Active Directory issues with ESXi 6.0 Update 2 and an automated fix

Lately VMware published two new Knowledge Base (KB) articles that should alarm all people using Active Directory (AD) authentication with their ESXi 6.0 hosts:
Let's have a closer look at these articles and make sure that you draw the right conclusions.

KB2145611

The first one looks very serious: The ESXi host becomes unresponsive and pretty much unmanageable, probably because of a resource issue that affects the hostd management daemon. All affected hosts have in common that they are joined to Active Directory for Authentication Services. Other than some related log entries from /var/log/vmkernel.log the KB article provides disturbingly little information about what exactly triggers the issue and how it might be prevented. Currently there is no resolution or workaround. Apparently VMware has not yet fully identified (or does not want to disclose) the root cause of the issue.

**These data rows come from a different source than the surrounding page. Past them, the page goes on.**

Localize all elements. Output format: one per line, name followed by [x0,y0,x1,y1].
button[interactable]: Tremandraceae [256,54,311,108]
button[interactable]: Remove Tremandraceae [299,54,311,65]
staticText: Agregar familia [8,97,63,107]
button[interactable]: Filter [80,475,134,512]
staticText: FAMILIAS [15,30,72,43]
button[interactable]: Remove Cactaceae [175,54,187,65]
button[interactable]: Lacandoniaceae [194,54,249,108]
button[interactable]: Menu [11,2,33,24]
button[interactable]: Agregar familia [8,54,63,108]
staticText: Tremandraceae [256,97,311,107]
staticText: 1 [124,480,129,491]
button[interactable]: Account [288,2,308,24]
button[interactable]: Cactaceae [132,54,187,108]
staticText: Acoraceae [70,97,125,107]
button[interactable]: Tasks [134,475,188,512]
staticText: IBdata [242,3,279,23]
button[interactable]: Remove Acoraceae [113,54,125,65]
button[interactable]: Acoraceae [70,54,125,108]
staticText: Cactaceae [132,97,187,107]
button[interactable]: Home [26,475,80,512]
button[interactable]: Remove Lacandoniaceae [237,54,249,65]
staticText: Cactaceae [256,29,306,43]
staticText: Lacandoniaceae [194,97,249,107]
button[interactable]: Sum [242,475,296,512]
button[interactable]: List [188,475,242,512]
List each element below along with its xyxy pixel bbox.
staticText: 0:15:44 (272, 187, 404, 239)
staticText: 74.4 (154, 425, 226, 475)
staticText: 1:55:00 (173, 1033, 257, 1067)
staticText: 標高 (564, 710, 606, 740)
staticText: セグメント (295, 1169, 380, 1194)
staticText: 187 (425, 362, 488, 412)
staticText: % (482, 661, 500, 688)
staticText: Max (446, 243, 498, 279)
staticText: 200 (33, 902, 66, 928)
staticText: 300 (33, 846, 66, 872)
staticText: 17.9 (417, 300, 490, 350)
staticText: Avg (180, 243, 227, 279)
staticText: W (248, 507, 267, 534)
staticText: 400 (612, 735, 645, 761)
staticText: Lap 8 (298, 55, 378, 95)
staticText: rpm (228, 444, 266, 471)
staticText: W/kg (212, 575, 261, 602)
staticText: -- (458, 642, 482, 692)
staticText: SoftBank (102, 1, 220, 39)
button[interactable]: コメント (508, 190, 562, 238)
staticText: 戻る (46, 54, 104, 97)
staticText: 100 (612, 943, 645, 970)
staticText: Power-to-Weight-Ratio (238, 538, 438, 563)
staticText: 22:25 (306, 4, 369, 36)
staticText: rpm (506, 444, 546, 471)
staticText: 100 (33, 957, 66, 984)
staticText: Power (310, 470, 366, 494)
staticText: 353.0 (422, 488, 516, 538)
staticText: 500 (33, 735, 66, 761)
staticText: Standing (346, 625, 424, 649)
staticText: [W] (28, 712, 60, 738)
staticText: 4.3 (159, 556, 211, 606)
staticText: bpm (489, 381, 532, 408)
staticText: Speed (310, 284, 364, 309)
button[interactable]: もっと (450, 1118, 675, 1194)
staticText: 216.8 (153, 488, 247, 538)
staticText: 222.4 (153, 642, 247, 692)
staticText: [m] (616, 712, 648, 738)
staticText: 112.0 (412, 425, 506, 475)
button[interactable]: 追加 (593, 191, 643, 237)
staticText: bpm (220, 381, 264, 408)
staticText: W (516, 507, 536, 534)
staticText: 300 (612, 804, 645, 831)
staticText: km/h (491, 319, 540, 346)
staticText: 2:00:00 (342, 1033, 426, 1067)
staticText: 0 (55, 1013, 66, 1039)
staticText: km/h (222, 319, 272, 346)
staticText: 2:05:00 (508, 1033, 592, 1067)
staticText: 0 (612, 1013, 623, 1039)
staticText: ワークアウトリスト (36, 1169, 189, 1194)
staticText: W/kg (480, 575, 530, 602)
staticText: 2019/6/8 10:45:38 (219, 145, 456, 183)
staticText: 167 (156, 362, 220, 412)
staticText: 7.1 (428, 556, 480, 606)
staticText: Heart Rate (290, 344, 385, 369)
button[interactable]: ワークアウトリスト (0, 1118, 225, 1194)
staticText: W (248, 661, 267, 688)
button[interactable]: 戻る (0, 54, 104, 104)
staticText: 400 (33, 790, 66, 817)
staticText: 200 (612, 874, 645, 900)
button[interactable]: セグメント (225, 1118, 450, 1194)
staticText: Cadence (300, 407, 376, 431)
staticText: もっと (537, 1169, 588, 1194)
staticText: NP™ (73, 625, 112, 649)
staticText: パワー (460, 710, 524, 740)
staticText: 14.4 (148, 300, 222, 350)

How should you deal with this if you know that you are using Active Directory Authentication with ESXi 6.0 hosts in critical production environments? Open a Support Request with VMware NOW - no matter whether you already have experienced the described issue or not!

If you already have run into this issue then VMware Support will probably be able and willing to share a workaround with you that they do not want share publicly in the KB (for whatever reason). If you have not already experienced the issue then VMware Support might be willing to share further information about what type of environments are prone to this issue, or they might even look at your environment for early (undocumented) indicators of the issues.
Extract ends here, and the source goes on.